Dikatakan Tike, ayam lokal yang berkembang di lapangan saat ini demikian tinggi ragamnya. Maka yang harus dilakukan adalah pemurnian bangsa masing-masing melalui proses seleksi yang konsisten dan berkelanjutan. Untuk lama waktu yang diperlukan hingga didapat bangsa murni, menurut Tike, tergantung jumlah populasi yang ada. “Bisa 10 – 20 tahun,” sebutnya.
GPS Ayam Kampung
Belum dipunyainya GPS ayam kampung juga dibenarkan Ade Zulkarnain, Ketua Himpuli (Himpunan Peternak Unggas lokal Indonesia). Karena itu ia menyambut baik rencana dikembangkannya ayam KUB untuk GPS ayam kampung. Ade sempat menyatakan rasa percayanya karena perusahaan-perusahaan swasta yang mulai terjun di usaha pembibitan ayam kampung memiliki kemampuan teknologi dan pengalaman di bisnis pembibitan ayam ras. “Tinggal pemerintah menyiapkan standarisasi, verifikasi dan legalisasinya,” sambung dia.

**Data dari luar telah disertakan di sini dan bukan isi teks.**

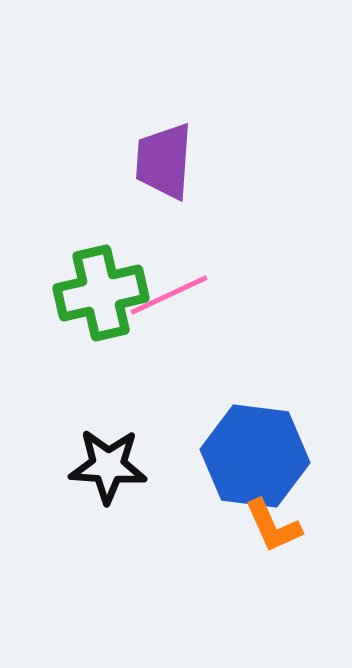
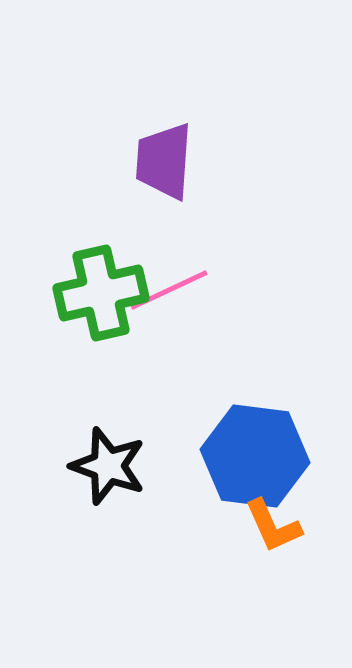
pink line: moved 5 px up
black star: rotated 16 degrees clockwise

Sementara itu, di Sukabumi melalui seleksi panjang, Kelompok Unggul Pusat Perbibitan Ayam Kampung (KUPPAK) juga mengklaim telah mendapatkan generasi ke-3 (F3) ayam lokal yang kemudian dan difungsikan sebagai indukan atau PS (Parent Stock) untuk usaha pembibitan. Sigit Widodo, Ketua KUPPAK mengatakan, usaha pembibitannya diarahkan untuk memproduksi DOC final stock (FS) ayam sentul. Bersama Balitnak Ciawi, Bogor KUPPAK melakukan pemuliaan ini sejak 2005.
Pemuliaan
Menurut ahli genetika dari Universitas Padjadjaran, Bandung  Asep Anang, teknologi pemuliaan tidaklah sulit tetapi mutlak dilakukan dengan konsisten. Dan untuk melakukan pemuliaan, maka langkah pertama adalah menentukan objek bibit yang ditarget. “Tujuannya akan membentuk ayam kampung pedaging atau petelur, harus jelas. Dan kemudian seleksinya terus menerus. Jadi tidak mungkin dalam waktu singkat hasilnya sudah bagus,” paparnya.
Berdasarkan pengalaman Asep meriset, hasil seleksi sampai 3 generasi sudah stabil dan sudah didapat pureline. Lebih lanjut Asep menjelaskan, dalam ilmu pemuliaan dikenal istilah diverse line (ternak murni). Ia menyebut ayam pelung murni, kedu murni, sentul murni sebagai contoh. Ternak murni ini memiliki gen-gen dan karakter populasi yang khas namun masih kompleks. Diantaranya ekspresi gen tahan penyakit, tidak mudah stres, dan masih banyak lagi.